HIMSS 2017: Social media posts trigger cyber concerns

facebook laptop
Social media posts containing employee information can be used by hackers to access medical records.

ORLANDO, Fla.—For hospitals, a seemingly innocent Facebook or Instagram post from a clinician can quickly turn into a cybersecurity vulnerability.

The age of social media has left hospitals and health systems in the complicated position of attempting to ensure pictures posted online don’t inadvertently expose patient information or give hackers just enough information about a physician to gain access to login credentials, Don Lindsey, vice president and CIO of Tallahassee Memorial Healthcare, told FierceHealthcare at the HIMSS 2017 conference in Orlando, Florida. 

“With the younger generation coming out and joining healthcare, keeping things private is always a challenge,” he said, adding that one new doctor even posted a picture of a patient.

The most common anecdote, Lindsey said, is the overexcited resident-turned-physician who pridefully posts a picture of his or her badge online.

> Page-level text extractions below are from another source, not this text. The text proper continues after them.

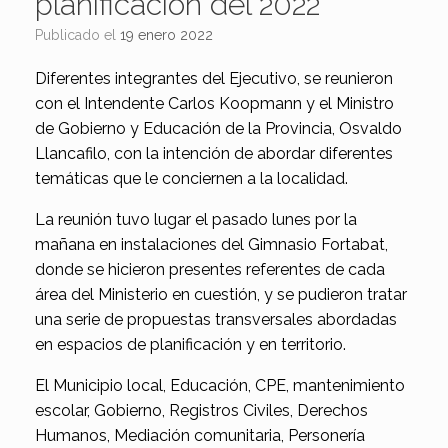
planificación del 2022
Publicado el
19 enero 2022
Diferentes integrantes del Ejecutivo, se reunieron
con el Intendente Carlos Koopmann y el Ministro
de Gobierno y Educación de la Provincia, Osvaldo
Llancafilo, con la intención de abordar diferentes
temáticas que le conciernen a la localidad.
La reunión tuvo lugar el pasado lunes por la
mañana en instalaciones del Gimnasio Fortabat,
donde se hicieron presentes referentes de cada
área del Ministerio en cuestión, y se pudieron tratar
una serie de propuestas transversales abordadas
en espacios de planificación y en territorio.
El Municipio local, Educación, CPE, mantenimiento
escolar, Gobierno, Registros Civiles, Derechos
Humanos, Mediación comunitaria, Personería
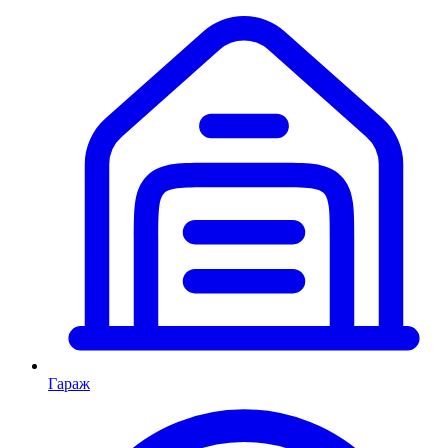
Гараж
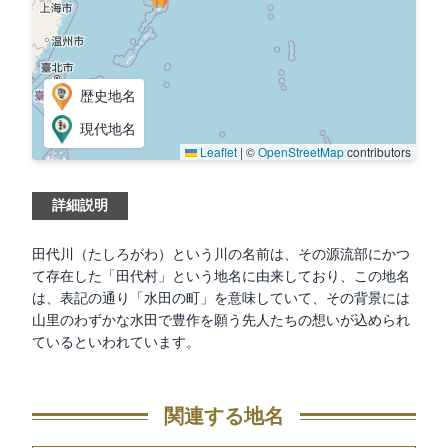
歴史地名
現代地名
Leaflet
|
©
OpenStreetMap
contributors
詳細説明
田代川（たしろがわ）という川の名前は、その源流部にかつ
て存在した「田代村」という地名に由来しており、この地名
は、表記の通り「水田の町」を意味していて、その背景には
山里のわずかな水田で豊作を願う先人たちの想いが込められ
ているといわれています。
関連する地名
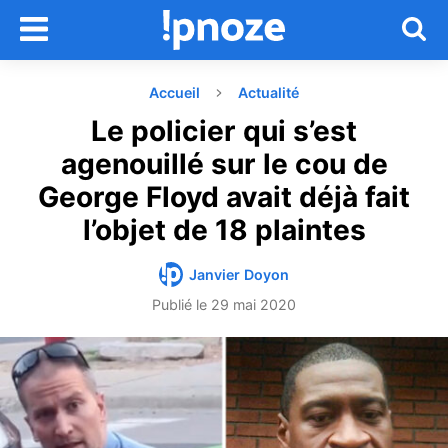
Accueil
Actualité
Le policier qui s’est
agenouillé sur le cou de
George Floyd avait déjà fait
l’objet de 18 plaintes
Janvier Doyon
Publié le
29 mai 2020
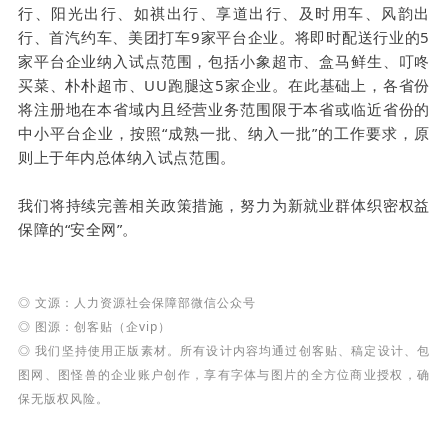
行、阳光出行、如祺出行、享道出行、及时用车、风韵出
行、首汽约车、美团打车9家平台企业。将即时配送行业的5
家平台企业纳入试点范围，包括小象超市、盒马鲜生、叮咚
买菜、朴朴超市、UU跑腿这5家企业。在此基础上，各省份
将注册地在本省域内且经营业务范围限于本省或临近省份的
中小平台企业，按照“成熟一批、纳入一批”的工作要求，原
则上于年内总体纳入试点范围。
我们将持续完善相关政策措施，努力为新就业群体织密权益
保障的“安全网”。
◎ 文源：人力资源社会保障部微信公众号
◎ 图源：创客贴（企vip）
◎
我们坚持使用正版素材。所有设计内容均通过创客贴、稿定设计、包
图网、图怪兽的企业账户创作，享有字体与图片的全方位商业授权，确
保无版权风险。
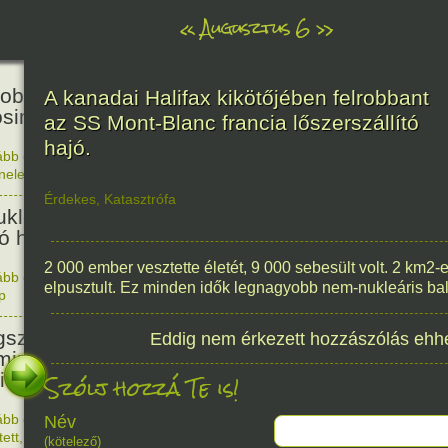
«
Augusztus 6
»
81
obták az első atombombát
A kanadai Halifax kikötőjében felrobbant
osimára.
az SS Mont-Blanc francia lőszerszállító
hajó.
ább olvasom
|
Nincs hozzászólás, szólj hozzá!
énelem
1945. 0
48
Érdekes
,
Katasztrófa
ukleáris fegyverek betiltásáért
yó harc világnapja
2 000 ember vesztette életét, 9 000 sebesült volt. 2 km2
ább olvasom
|
Nincs hozzászólás, szólj hozzá!
elpusztult. Ez minden idők legnagyobb nem-nukleáris bal
p
1978. 0
145
született Sir Alexander
Eddig nem érkezett hozzászólás ehh
ming, Nobel-díjas angol orvos, a
Szólj hozzá Te is!
cillin felfedezője.
ább olvasom
|
1 hozzászólás, szólj Te is hozzá!
Név
1881. 0
tett
,
Alkotás
(kötelező)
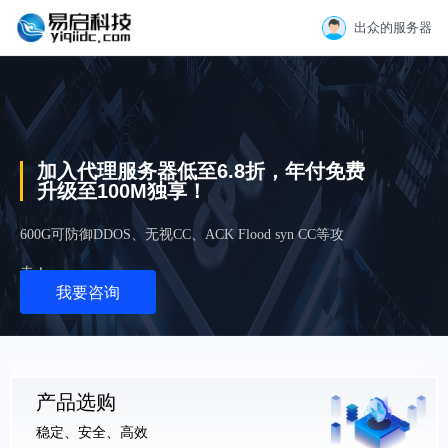
出众的服务器
加入代理服务器低至6.8折，年付免费
升级至100M独享！
600G可防御DDOS、无视CC、ACK Flood syn CC等攻
击！
我要咨询
产品选购
稳定、安全、高效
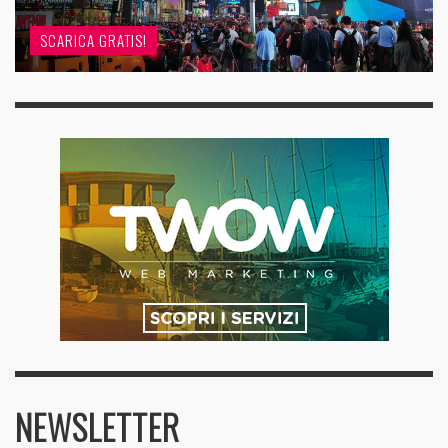
SCARICA GRATIS!
NEWSLETTER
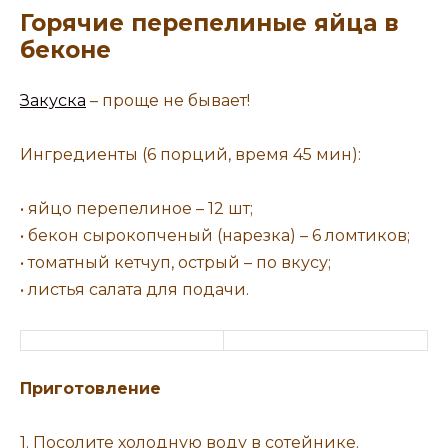
Горячие перепелиные яйца в
беконе
Закуска
– проще не бывает!
Ингредиенты (6 порций, время 45 мин):
• яйцо перепелиное – 12 шт;
• бекон сырокопченый (нарезка) – 6 ломтиков;
• томатный кетчуп, острый – по вкусу;
• листья салата для подачи.
Приготовление
1. Посолите холодную воду в сотейнике.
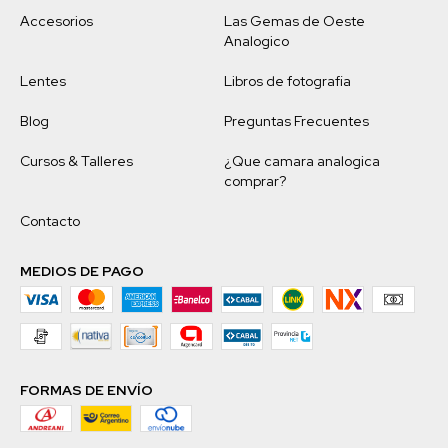
Accesorios
Las Gemas de Oeste
Analogico
Lentes
Libros de fotografia
Blog
Preguntas Frecuentes
Cursos & Talleres
¿Que camara analogica
comprar?
Contacto
MEDIOS DE PAGO
FORMAS DE ENVÍO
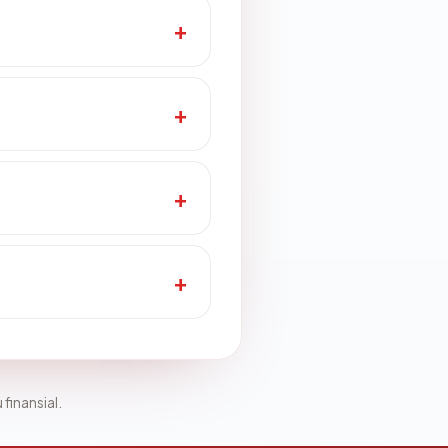
 finansial.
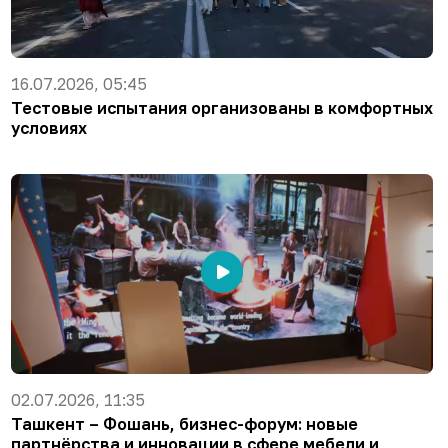
16.07.2026, 05:45
Тестовые испытания организованы в комфортных
условиях
02.07.2026, 11:35
Ташкент – Фошань, бизнес-форум: новые
партнёрства и инновации в сфере мебели и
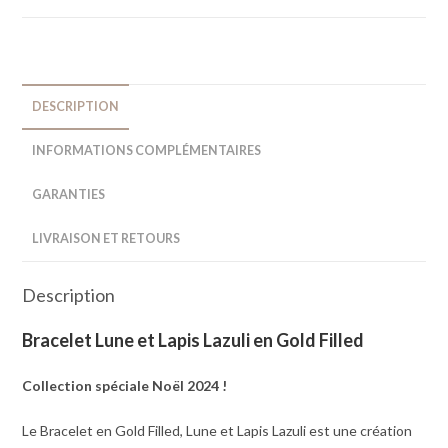
DESCRIPTION
INFORMATIONS COMPLÉMENTAIRES
GARANTIES
LIVRAISON ET RETOURS
Description
Bracelet Lune et Lapis Lazuli en Gold Filled
Collection spéciale Noël 2024 !
Le Bracelet en Gold Filled, Lune et Lapis Lazuli est une création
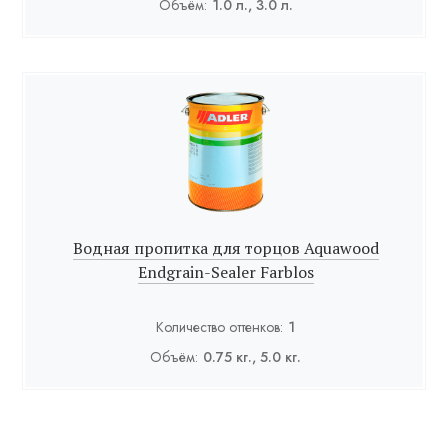
Объём:
1.0 л., 3.0 л.
Водная пропитка для торцов Aquawood
Endgrain-Sealer Farblos
Количество оттенков:
1
Объём:
0.75 кг., 5.0 кг.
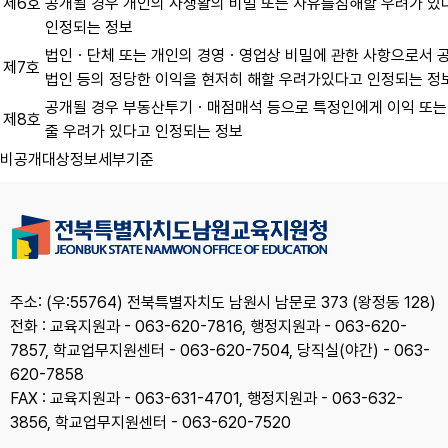
제6호
공개될 경우 개인의 사생활의 비밀 또는 자유를침해할 우려가 있
인정되는 정보
법인ㆍ단체 또는 개인의 경영ㆍ영업상 비밀에 관한 사항으로서 
제7호
법인 등의 정당한 이익을 현저히 해할 우려가있다고 인정되는 정
공개될 경우 부동산투기ㆍ매점매석 등으로 특정인에게 이익 또는
제8호
줄 우려가 있다고 인정되는 정보
비공개대상정보세부기준
주소: (우:55764) 전북특별자치도 남원시 남문로 373 (왕정동 128)
전화 : 교육지원과 - 063-620-7816, 행정지원과 - 063-620-
7857, 학교업무지원센터 - 063-620-7504, 당직실(야간) - 063-
620-7858
FAX : 교육지원과 - 063-631-4701, 행정지원과 - 063-632-
3856, 학교업무지원센터 - 063-620-7520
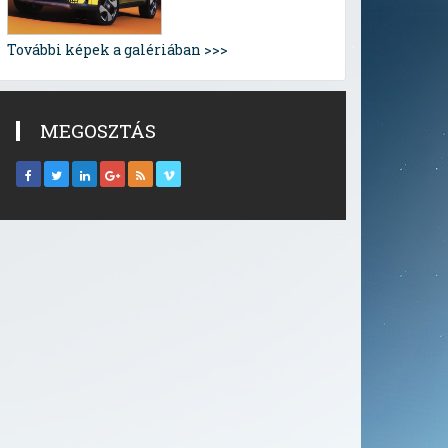
További képek a galériában >>>
MEGOSZTÁS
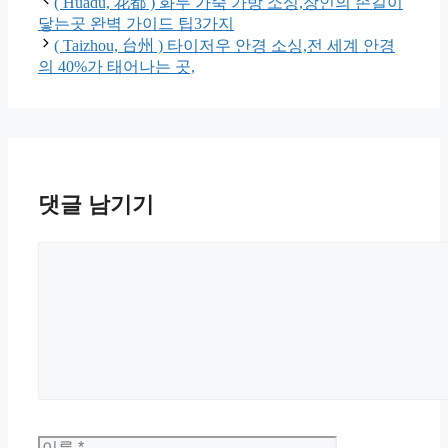
리
( Huadu, 花都 ) 화두 가죽 가방 소싱,장인의 손길이
닿는곳 완벽 가이드 팁3가지
( Taizhou, 台州 ) 타이저우 안경 소싱,전 세계 안경
의 40%가 태어나는 곳,
댓글 남기기
댓
글
이
이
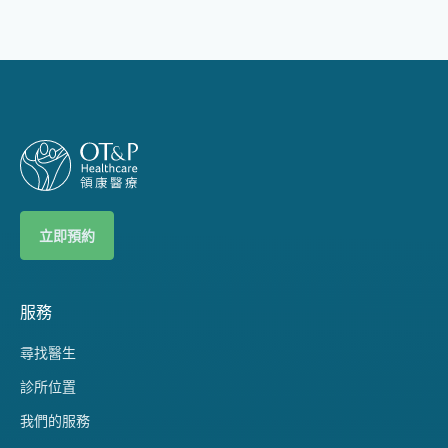
立即預約
服務
尋找醫生
診所位置
我們的服務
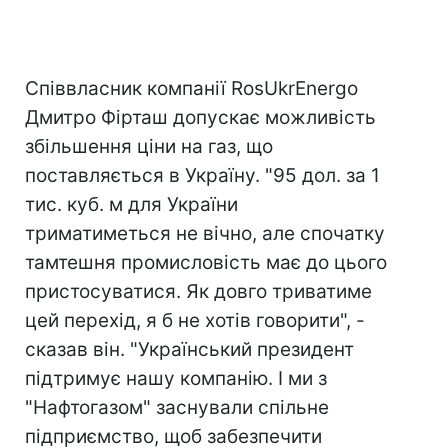
Співвласник компанії RosUkrEnergo
Дмитро Фірташ допускає можливість
збільшення ціни на газ, що
поставляється в Україну. "95 дол. за 1
тис. куб. м для України
триматиметься не вічно, але спочатку
тамтешня промисловість має до цього
пристосуватися. Як довго триватиме
цей перехід, я б не хотів говорити", -
сказав він. "Український президент
підтримує нашу компанію. І ми з
"Нафтогазом" заснували спільне
підприємство, щоб забезпечити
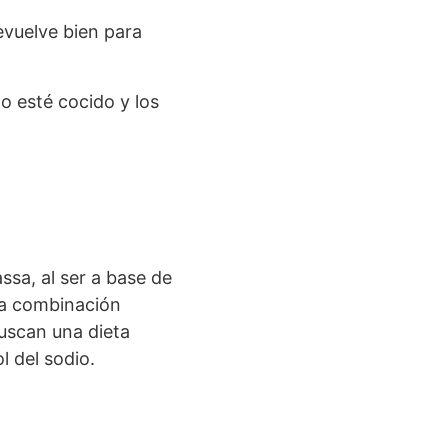
Revuelve bien para
o esté cocido y los
ssa, al ser a base de
na combinación
buscan una dieta
l del sodio.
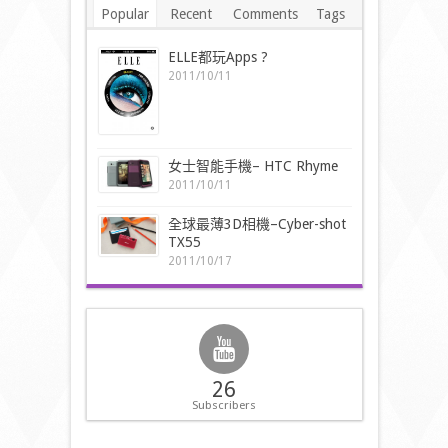
Popular
Recent
Comments
Tags
ELLE都玩Apps ?
2011/10/11
女士智能手機– HTC Rhyme
2011/10/11
全球最薄3D相機–Cyber-shot
TX55
2011/10/17
26
Subscribers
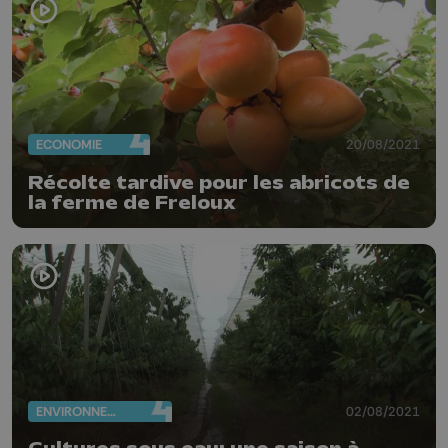
ECONOMIE
20/08/2021
Récolte tardive pour les abricots de
la ferme de Freloux
ENVIRONNEMENT
02/08/2021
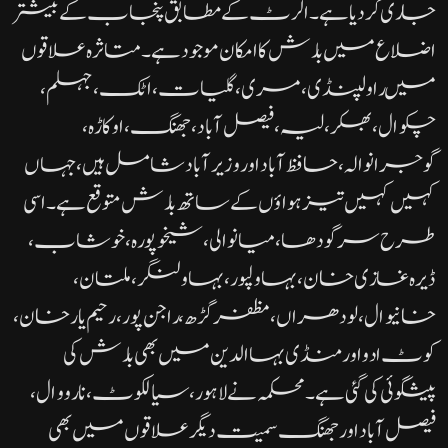
جاری کر دیا ہے۔ الرٹ کے مطابق پنجاب کے بیشتر
اضلاع میں بارش کا امکان موجود ہے۔متاثرہ علاقوں
میں راولپنڈی، مری، گلیات، اٹک، جہلم،
چکوال، بھکر، لیہ، فیصل آباد، جھنگ، اوکاڑہ،
گوجرانوالہ، حافظ آباد اور وزیر آباد شامل ہیں، جہاں
کہیں کہیں تیز ہواؤں کے ساتھ بارش متوقع ہے۔اسی
طرح سرگودھا، میانوالی، شیخوپورہ، خوشاب،
ڈیرہ غازی خان، بہاولپور، بہاولنگر، ملتان،
خانیوال، لودھراں، مظفرگڑھ، راجن پور، رحیم یار خان،
کوٹ ادو اور منڈی بہاالدین میں بھی بارش کی
پیشگوئی کی گئی ہے۔محکمہ نے لاہور، سیالکوٹ، نارووال،
فیصل آباد اور جھنگ سمیت دیگر علاقوں میں بھی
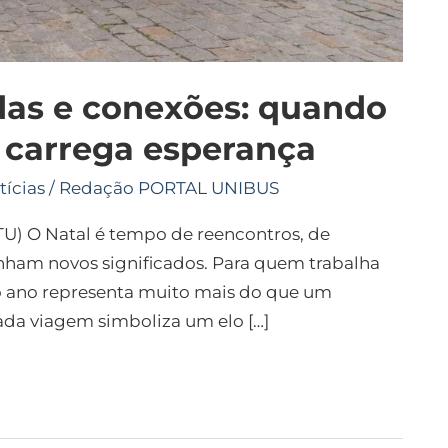
odas e conexões: quando
carrega esperança
tícias
/
Redação PORTAL UNIBUS
) O Natal é tempo de reencontros, de
anham novos significados. Para quem trabalha
o ano representa muito mais do que um
da viagem simboliza um elo […]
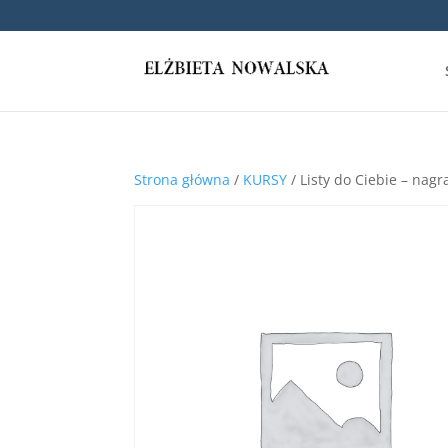
Strona główna
/
KURSY
/ Listy do Ciebie – nag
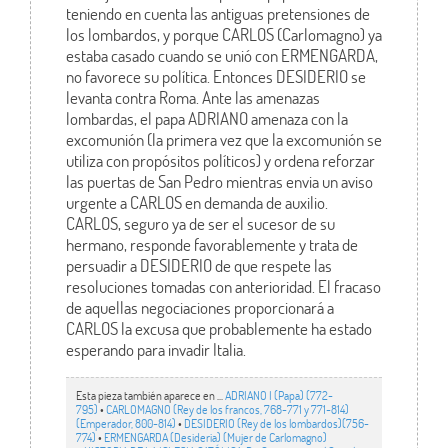
teniendo en cuenta las antiguas pretensiones de
los lombardos, y porque CARLOS (Carlomagno) ya
estaba casado cuando se unió con ERMENGARDA,
no favorece su política. Entonces DESIDERIO se
levanta contra Roma. Ante las amenazas
lombardas, el papa ADRIANO amenaza con la
excomunión (la primera vez que la excomunión se
utiliza con propósitos políticos) y ordena reforzar
las puertas de San Pedro mientras envia un aviso
urgente a CARLOS en demanda de auxilio.
CARLOS, seguro ya de ser el sucesor de su
hermano, responde favorablemente y trata de
persuadir a DESIDERIO de que respete las
resoluciones tomadas con anterioridad. El fracaso
de aquellas negociaciones proporcionará a
CARLOS la excusa que probablemente ha estado
esperando para invadir Italia.
Esta pieza también aparece en ...
ADRIANO I (Papa) (772-
795)
•
CARLOMAGNO (Rey de los francos, 768-771 y 771-814)
(Emperador, 800-814)
•
DESIDERIO (Rey de los lombardos)(756-
774)
•
ERMENGARDA (Desideria) (Mujer de Carlomagno)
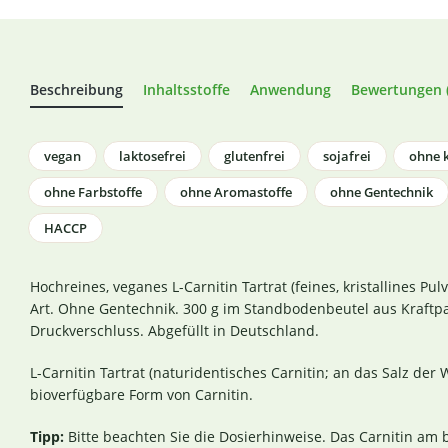
Beschreibung
Inhaltsstoffe
Anwendung
Bewertungen (
vegan
laktosefrei
glutenfrei
sojafrei
ohne k
ohne Farbstoffe
ohne Aromastoffe
ohne Gentechnik
HACCP
Hochreines, veganes L-Carnitin Tartrat (feines, kristallines Pulv
Art. Ohne Gentechnik. 300 g im Standbodenbeutel aus Kraftpa
Druckverschluss. Abgefüllt in Deutschland.
L-Carnitin Tartrat (naturidentisches Carnitin; an das Salz der
bioverfügbare Form von Carnitin.
Tipp:
Bitte beachten Sie die Dosierhinweise. Das Carnitin am b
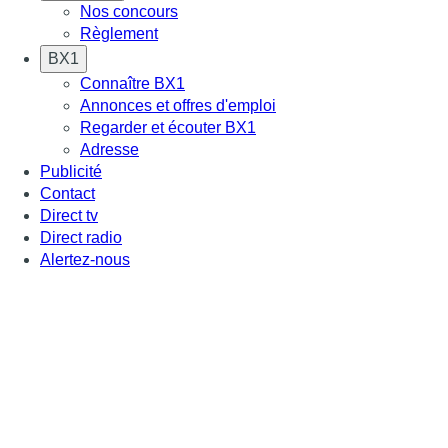
Nos concours
Règlement
BX1
Connaître BX1
Annonces et offres d'emploi
Regarder et écouter BX1
Adresse
Publicité
Contact
Direct tv
Direct radio
Alertez-nous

Hackers can use that badge information, combined with social engineering, to impersonate that clinician and gain access to the hospital’s medical record system.

Lindsey said Tallahassee Memorial is looking to partner with some local colleges and universities to provide education to incoming doctors and nurses, along with real-world examples of social media posts that could expose the hospital to a breach. Meanwhile, the hospital’s in-house training serves as the primary barrier to ensuring clinicians aren’t posting their information online.

Often, Lindsey said, word-of-mouth is the only way the security finds out about a post, so the hospital relies on training and awareness within its staff. 

“The human factor is the hardest part,” he said. “You’re only good as good as your security awareness training program.”